From the entries below, copy out all lines holding "tree".

##### Dataset records

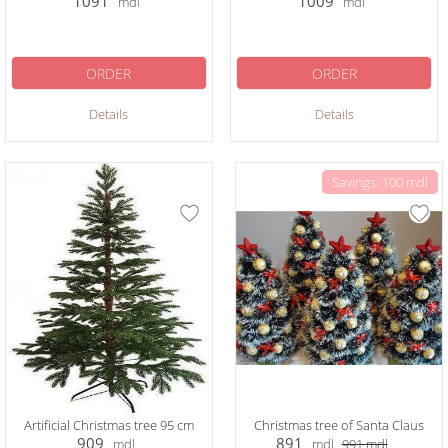
1091
1009
mdl
mdl
ORDER
ORDER
Details
Details
Savings: 100 mdl
Artificial Christmas tree 95 cm
Christmas tree of Santa Claus
909
891
mdl
mdl
991
mdl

##########

# [Result of this exercise]
Artificial Christmas tree 95 cm
Christmas tree of Santa Claus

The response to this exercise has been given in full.